My wife has decided that she wants to split up with me, so I have moved back to my old home in Utrecht (the Netherlands). I am very sad, because I really saw a future for us together in Sweden, and writing this actually brings tears to my eyes. When I am as sad as I am now, I often try to think of Monty Python’s song ‘Always look on the bright side of life’. But this time that thought provides little comfort, because ‘Always look on the bright side of life’ is the song that was played during our marriage ceremony, so the song reminds me of her smiling and singing.

Having said that, I think there is a lot of brightness awaiting me. I have started teaching a course on electromagnetism at a university in Amsterdam, I’m writing a popular book on relativity theory which will appear in May (with a foreword written by Nobel prizewinner Gerard ‘t Hooft), and the Dutch climbing & mountaineering federation has made me Dutch paraclimbing ambassador!

And what about Sweden?
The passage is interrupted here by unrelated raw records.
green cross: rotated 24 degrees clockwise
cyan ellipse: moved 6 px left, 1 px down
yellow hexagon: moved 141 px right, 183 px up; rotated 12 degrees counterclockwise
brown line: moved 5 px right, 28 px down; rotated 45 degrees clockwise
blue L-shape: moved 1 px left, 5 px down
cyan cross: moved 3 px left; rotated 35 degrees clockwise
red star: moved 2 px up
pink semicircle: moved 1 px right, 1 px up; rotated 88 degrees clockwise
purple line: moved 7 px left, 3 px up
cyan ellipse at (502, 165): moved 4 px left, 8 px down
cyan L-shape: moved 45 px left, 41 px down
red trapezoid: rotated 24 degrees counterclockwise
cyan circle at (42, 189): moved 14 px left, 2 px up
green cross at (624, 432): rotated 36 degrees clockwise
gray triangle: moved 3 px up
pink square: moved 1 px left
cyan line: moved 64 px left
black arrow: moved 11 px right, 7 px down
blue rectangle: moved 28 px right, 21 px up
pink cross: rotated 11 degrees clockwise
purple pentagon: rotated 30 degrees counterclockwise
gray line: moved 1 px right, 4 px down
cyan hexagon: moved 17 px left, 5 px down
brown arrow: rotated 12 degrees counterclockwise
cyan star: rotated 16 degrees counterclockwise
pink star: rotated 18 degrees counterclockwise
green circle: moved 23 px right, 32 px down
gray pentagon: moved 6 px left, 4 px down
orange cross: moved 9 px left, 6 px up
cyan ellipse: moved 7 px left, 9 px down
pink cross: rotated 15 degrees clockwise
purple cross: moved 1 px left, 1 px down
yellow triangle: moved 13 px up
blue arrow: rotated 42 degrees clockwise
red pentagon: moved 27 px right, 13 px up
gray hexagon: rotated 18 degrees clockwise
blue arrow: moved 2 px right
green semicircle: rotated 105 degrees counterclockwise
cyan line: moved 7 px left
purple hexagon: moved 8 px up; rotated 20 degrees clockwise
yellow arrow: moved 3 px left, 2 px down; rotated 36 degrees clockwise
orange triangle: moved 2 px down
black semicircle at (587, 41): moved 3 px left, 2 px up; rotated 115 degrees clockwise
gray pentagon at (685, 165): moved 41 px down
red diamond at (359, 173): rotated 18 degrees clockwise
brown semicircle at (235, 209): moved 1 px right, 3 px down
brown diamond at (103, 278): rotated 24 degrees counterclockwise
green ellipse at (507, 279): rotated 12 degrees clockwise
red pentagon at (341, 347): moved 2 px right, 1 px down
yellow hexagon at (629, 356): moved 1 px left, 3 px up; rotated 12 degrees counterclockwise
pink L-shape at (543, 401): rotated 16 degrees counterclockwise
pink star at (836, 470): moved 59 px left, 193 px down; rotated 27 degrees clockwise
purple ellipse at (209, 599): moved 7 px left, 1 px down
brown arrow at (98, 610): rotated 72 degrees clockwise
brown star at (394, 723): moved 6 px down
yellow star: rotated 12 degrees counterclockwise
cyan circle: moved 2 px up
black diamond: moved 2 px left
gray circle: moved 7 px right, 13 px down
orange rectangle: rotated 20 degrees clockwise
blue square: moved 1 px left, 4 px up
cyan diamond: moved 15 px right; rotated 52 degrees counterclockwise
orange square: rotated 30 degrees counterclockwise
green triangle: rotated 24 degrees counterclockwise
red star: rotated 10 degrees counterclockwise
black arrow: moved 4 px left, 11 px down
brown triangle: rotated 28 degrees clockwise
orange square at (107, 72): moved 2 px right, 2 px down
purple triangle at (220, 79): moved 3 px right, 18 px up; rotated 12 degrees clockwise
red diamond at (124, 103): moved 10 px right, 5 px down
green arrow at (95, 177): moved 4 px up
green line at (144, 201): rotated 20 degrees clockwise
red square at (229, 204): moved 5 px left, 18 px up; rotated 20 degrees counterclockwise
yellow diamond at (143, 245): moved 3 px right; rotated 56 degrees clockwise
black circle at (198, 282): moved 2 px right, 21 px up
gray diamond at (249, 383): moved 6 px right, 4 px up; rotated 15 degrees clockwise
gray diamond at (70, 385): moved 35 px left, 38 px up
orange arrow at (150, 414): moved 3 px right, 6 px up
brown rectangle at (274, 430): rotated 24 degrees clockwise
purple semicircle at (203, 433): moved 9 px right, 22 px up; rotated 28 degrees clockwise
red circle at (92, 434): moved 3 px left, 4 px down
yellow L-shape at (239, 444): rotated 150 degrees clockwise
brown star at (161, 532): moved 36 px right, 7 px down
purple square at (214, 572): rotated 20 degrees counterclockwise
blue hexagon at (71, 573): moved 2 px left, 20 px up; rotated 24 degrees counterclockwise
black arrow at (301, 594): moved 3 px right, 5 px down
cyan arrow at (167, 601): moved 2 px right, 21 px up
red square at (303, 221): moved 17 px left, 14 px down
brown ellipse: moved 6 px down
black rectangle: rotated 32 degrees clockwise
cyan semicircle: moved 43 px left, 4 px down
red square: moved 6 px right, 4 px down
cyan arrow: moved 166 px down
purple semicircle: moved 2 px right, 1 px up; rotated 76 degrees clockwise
I’m not letting go of my mission to spread paraclimbing in Scandinavia. In October I have given a talk about paraclimbing in Norway, and at the end of April there will be a sports camp in Sweden, where a wide variety of parasports (adaptive sports) are represented. I have been invited by the Swedish climbing federation to come and represent paraclimbing. You haven’t heard the last of me yet!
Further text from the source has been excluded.